EXERCISE
Return the entries exactly. Images are not part of the copy.

Top of INPUT MATERIAL

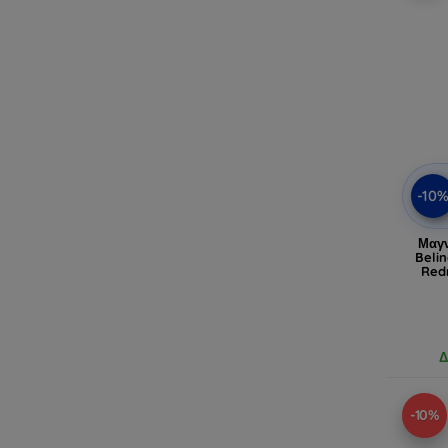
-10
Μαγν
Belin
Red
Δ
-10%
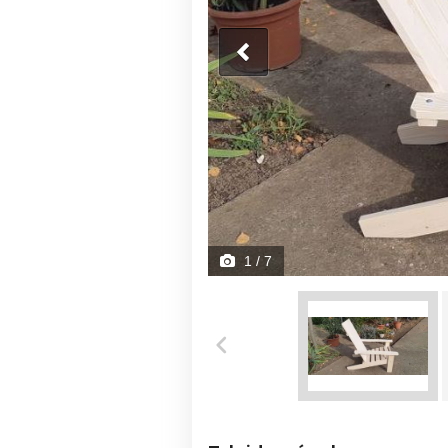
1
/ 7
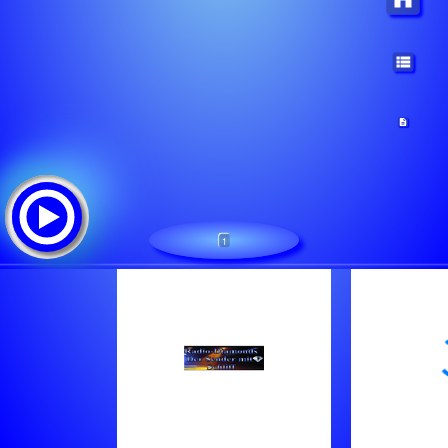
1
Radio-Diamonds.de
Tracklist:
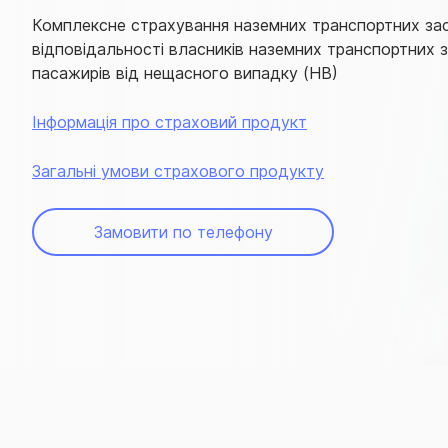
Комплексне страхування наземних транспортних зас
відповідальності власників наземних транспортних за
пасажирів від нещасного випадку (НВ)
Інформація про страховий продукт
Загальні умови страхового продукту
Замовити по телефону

Bottom of INPUT MATERIAL

SOLUTION TO THIS PROBLEM
-10
Μαγν
Belin
Red
Δ
-10%
1
/ 7
1
Radio-Diamonds.de
Tracklist:
Комплексне страхування наземних транспортних зас
відповідальності власників наземних транспортних за
пасажирів від нещасного випадку (НВ)
Інформація про страховий продукт
Загальні умови страхового продукту
Замовити по телефону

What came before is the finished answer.